Anche nella giornata odierna tale operazione verrà ripetuta nei principali aeroporti olandesi, belgi e tedeschi, a causa di un intenso e profondo vortice depressionario responsabile di forti venti e nuove nevicate.
Proprio tale vortice influenzerà anche il quadro meteorologico nel nostro Paese: esso veicolerà infatti correnti occidentali più miti, consentendo, per l’appunto, un temporaneo “de-icing” nelle zone che hanno sperimentato temperature ampiamente negative negli ultimi giorni.
In Liguria le prime luci dell’alba disegnano un cielo poco nuvoloso sull’estremo ponente, mentre sia sul settore centrale che orientale sono presenti addensamenti nuvolosi a media-bassa quota.
Complice l’effetto di flussi più miti, unitamente alla copertura nuvolosa, le temperature minime notturne hanno subito un sensibile aumento rispetto a ieri mattina, come certificato dalla rete osservativa.
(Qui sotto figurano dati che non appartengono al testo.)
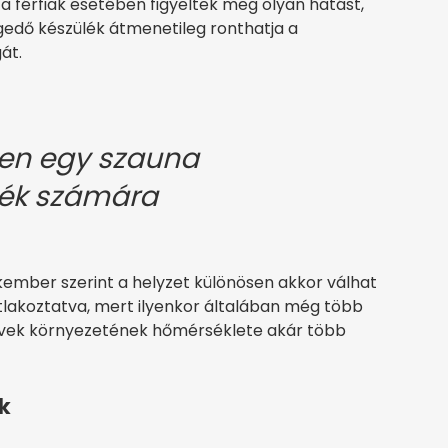
 férfiak esetében figyeltek meg olyan hatást,
egedő készülék átmenetileg ronthatja a
át.
en egy szauna
erék számára
kember szerint a helyzet különösen akkor válhat
tlakoztatva, mert ilyenkor általában még több
ervek környezetének hőmérséklete akár több
k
Nello specifico, le località più fredde spettano al basso Piemonte, sostanzialmente schermato dalle suddette correnti:
- Mondovì (CN, 462 m): -5.1°C
- Ceva(CN, 375 m): -4.2°C
- Valcasotto Pamparato (CN, 1000 m): -3.4°C
- Camerana (CN, 622 m): -3.2°C
Per quanto concerne la Liguria, emblematiche le stazioni dei fondivalle avetani: favorite dall’inversione termica, ieri si erano spinte addirittura fino a -10°C, mentre oggi sono soltanto qualche decimo di grado sotto lo zero.
Lungo la linea di costa, esse si attestano invece tra 5.2°C ad Albisola Superiore (SV) e 11.1°C a Genova Nervi.
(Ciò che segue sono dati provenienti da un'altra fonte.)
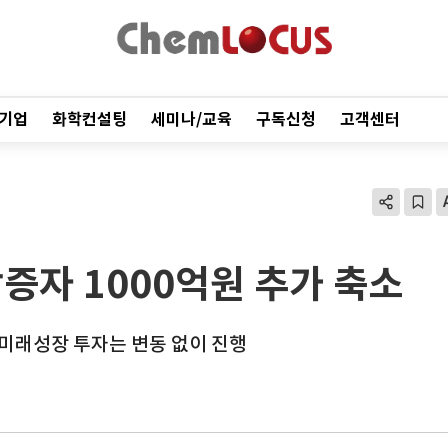
기업
화학컨설팅
세미나/교육
구독신청
고객센터
증자 1000억원 추가 축소
 미래성장 투자는 변동 없이 진행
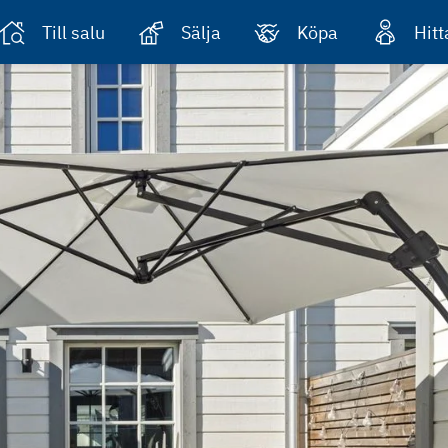
Till salu
Sälja
Köpa
Hit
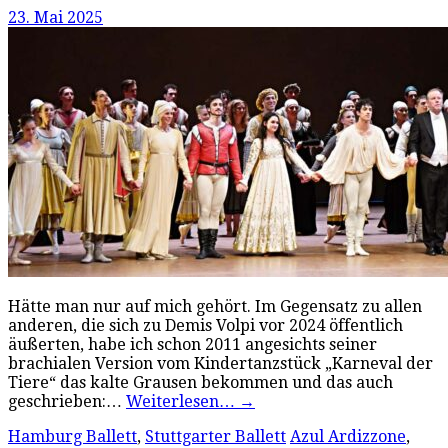
23. Mai 2025
Hätte man nur auf mich gehört. Im Gegensatz zu allen
anderen, die sich zu Demis Volpi vor 2024 öffentlich
äußerten, habe ich schon 2011 angesichts seiner
brachialen Version vom Kindertanzstück „Karneval der
Tiere“ das kalte Grausen bekommen und das auch
geschrieben:…
Weiterlesen…
→
Hamburg Ballett
,
Stuttgarter Ballett
Azul Ardizzone
,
Le prossime ore vedranno ancora tempo stabile con cielo al più velato a ponente e sul centro regione, mentre nubi isolate potranno insistere sull’estremo levante, con possibilità di isolati piovaschi.
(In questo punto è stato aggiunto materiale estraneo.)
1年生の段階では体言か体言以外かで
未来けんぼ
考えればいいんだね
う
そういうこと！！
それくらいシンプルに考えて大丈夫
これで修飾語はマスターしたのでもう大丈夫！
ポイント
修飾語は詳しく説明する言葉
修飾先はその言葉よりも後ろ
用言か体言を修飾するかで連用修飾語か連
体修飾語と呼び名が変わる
Temperature in aumento, ventilazione sostenuta da sud-ovest sull’estremo ponente e sul settore orientale, con conseguente mare anche agitato al largo. Ventilazione più debole altrove.
Come sempre, vi ricordiamo di non perdervi i puntuali aggiornamenti del bollettino previsionale.
Buongiorno Liguria!
Curiosità: la tempesta “Goretti”, il vortice depressionario precedentemente menzionato e riportato nella mappa in copertina, è un caso di “bombogenesis” (letteralmente “ciclogenesi esplosiva”), termine tecnico che indica un ciclone extratropicale in rapida intensificazione. In particolare, la tempesta odierna ha registrato un calo all’interno del proprio minimo di pressione superiore a 24 mbar in 24 ore.
A tale tempesta, particolarmente intensa, è associato un peculiare fenomeno, lo “sting jet”: esso consiste in un ristretto corridoio (30/40 km) di aria fredda che discende rapidamente all’interno di un intenso sistema depressionario. Il fenomeno nasce dall’interazione tra due flussi d’aria tipici di queste tempeste: da un lato, il nastro trasportatore freddo convoglia aria fredda e umida verso il centro del ciclone, producendo precipitazioni. Dall’altro, un’intrusione di aria molto secca, penetra verso il nucleo della depressione.
Quando le precipitazioni attraversano l’aria secca, avviene il raffreddamento evaporativo, che rende l’aria più densa e ne accelera la discesa verso il suolo. In questa fase si forma lo sting jet: un getto discendente che concentra venti estremamente intensi (anche superiori a 150 km/h) in una fascia ristretta, generalmente vicino alla testa nuvolosa della tempesta.
Proprio nelle ultime ore, l’Inghilterra meridionale è stata duramente colpita da venti così intensi, specie le Isles of Scilly (dove sono stati rilevati venti fino a 150 km/h) e la Cornovaglia (fino a 140 km/h).